Transcribed page contents
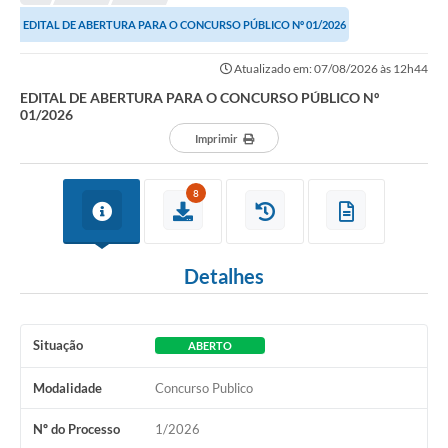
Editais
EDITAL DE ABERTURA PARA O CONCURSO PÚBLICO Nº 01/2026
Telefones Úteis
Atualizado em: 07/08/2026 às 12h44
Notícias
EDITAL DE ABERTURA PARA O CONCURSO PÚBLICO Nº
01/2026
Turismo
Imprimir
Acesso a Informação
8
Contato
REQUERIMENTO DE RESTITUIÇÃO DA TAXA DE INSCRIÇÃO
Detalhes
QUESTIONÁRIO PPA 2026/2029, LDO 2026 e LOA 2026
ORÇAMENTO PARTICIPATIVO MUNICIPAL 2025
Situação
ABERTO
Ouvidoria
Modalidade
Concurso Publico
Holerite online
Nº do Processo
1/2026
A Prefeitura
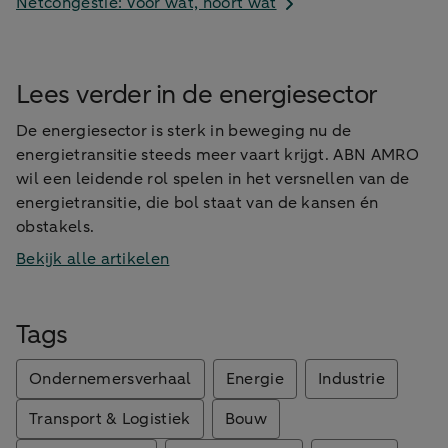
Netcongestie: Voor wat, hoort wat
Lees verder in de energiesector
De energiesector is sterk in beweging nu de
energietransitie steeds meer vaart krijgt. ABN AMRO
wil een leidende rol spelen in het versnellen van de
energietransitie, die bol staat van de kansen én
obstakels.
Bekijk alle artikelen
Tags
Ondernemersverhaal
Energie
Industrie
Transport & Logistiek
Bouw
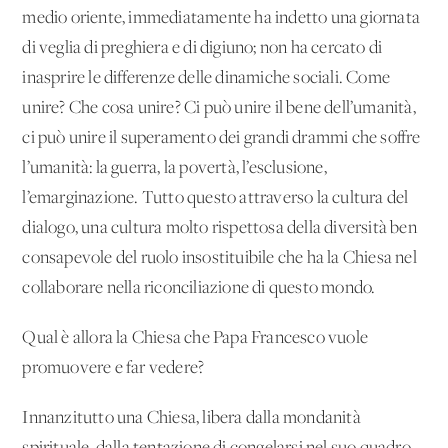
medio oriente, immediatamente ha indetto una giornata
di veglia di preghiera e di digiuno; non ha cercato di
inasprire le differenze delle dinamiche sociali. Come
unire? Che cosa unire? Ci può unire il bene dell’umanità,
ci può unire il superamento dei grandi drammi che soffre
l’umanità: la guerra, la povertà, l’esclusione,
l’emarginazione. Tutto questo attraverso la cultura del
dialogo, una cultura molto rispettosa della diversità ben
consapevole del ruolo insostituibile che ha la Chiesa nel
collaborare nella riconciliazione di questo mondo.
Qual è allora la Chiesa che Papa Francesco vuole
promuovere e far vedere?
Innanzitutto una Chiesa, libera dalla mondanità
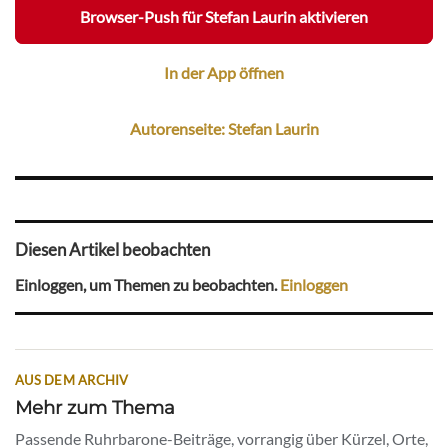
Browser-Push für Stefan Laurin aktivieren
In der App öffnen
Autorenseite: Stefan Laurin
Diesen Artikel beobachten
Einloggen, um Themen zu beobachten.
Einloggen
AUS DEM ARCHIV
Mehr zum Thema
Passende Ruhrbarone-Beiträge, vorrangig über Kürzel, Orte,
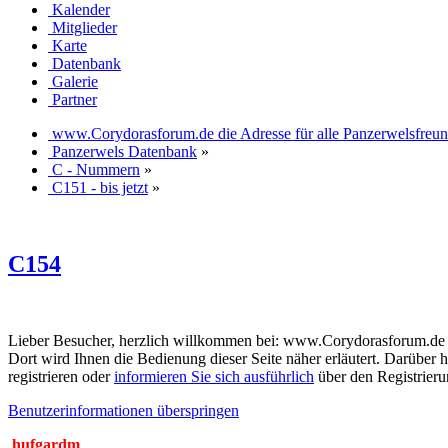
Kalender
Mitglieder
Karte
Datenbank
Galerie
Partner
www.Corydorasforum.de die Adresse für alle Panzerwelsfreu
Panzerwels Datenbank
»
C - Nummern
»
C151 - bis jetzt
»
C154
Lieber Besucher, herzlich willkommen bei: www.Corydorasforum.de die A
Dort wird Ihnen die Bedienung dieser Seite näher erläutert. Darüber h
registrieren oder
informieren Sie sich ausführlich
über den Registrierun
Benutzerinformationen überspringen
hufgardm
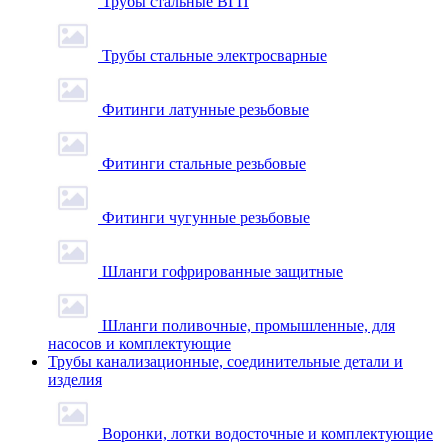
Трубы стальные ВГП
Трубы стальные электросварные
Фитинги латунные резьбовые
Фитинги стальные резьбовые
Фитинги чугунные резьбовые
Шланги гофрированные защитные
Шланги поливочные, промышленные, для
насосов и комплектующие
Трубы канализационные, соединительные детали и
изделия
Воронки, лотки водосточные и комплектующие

Task goal: Repeat all of the records verbatim, leaving out the pictures.

Solution to this problem:
Editais
EDITAL DE ABERTURA PARA O CONCURSO PÚBLICO Nº 01/2026
Telefones Úteis
Atualizado em: 07/08/2026 às 12h44
Notícias
EDITAL DE ABERTURA PARA O CONCURSO PÚBLICO Nº
01/2026
Turismo
Imprimir
Acesso a Informação
8
Contato
REQUERIMENTO DE RESTITUIÇÃO DA TAXA DE INSCRIÇÃO
Detalhes
QUESTIONÁRIO PPA 2026/2029, LDO 2026 e LOA 2026
ORÇAMENTO PARTICIPATIVO MUNICIPAL 2025
Situação
ABERTO
Ouvidoria
Modalidade
Concurso Publico
Holerite online
Nº do Processo
1/2026
A Prefeitura
Netcongestie: Voor wat, hoort wat
Lees verder in de energiesector
De energiesector is sterk in beweging nu de
energietransitie steeds meer vaart krijgt. ABN AMRO
wil een leidende rol spelen in het versnellen van de
energietransitie, die bol staat van de kansen én
obstakels.
Bekijk alle artikelen
Tags
Ondernemersverhaal
Energie
Industrie
Transport & Logistiek
Bouw
medio oriente, immediatamente ha indetto una giornata
di veglia di preghiera e di digiuno; non ha cercato di
inasprire le differenze delle dinamiche sociali. Come
unire? Che cosa unire? Ci può unire il bene dell’umanità,
ci può unire il superamento dei grandi drammi che soffre
l’umanità: la guerra, la povertà, l’esclusione,
l’emarginazione. Tutto questo attraverso la cultura del
dialogo, una cultura molto rispettosa della diversità ben
consapevole del ruolo insostituibile che ha la Chiesa nel
collaborare nella riconciliazione di questo mondo.
Qual è allora la Chiesa che Papa Francesco vuole
promuovere e far vedere?
Innanzitutto una Chiesa, libera dalla mondanità
Browser-Push für Stefan Laurin aktivieren
In der App öffnen
Autorenseite: Stefan Laurin
Diesen Artikel beobachten
Einloggen, um Themen zu beobachten.
Einloggen
AUS DEM ARCHIV
Mehr zum Thema
Passende Ruhrbarone-Beiträge, vorrangig über Kürzel, Orte,
Kalender
Mitglieder
Karte
Datenbank
Galerie
Partner
www.Corydorasforum.de die Adresse für alle Panzerwelsfreu
Panzerwels Datenbank
»
C - Nummern
»
C151 - bis jetzt
»
C154
Lieber Besucher, herzlich willkommen bei: www.Corydorasforum.de die A
Dort wird Ihnen die Bedienung dieser Seite näher erläutert. Darüber h
registrieren oder
informieren Sie sich ausführlich
über den Registrierun
Benutzerinformationen überspringen
hufgardm
Трубы стальные ВГП
Трубы стальные электросварные
Фитинги латунные резьбовые
Фитинги стальные резьбовые
Фитинги чугунные резьбовые
Шланги гофрированные защитные
Шланги поливочные, промышленные, для
насосов и комплектующие
Трубы канализационные, соединительные детали и
изделия
Воронки, лотки водосточные и комплектующие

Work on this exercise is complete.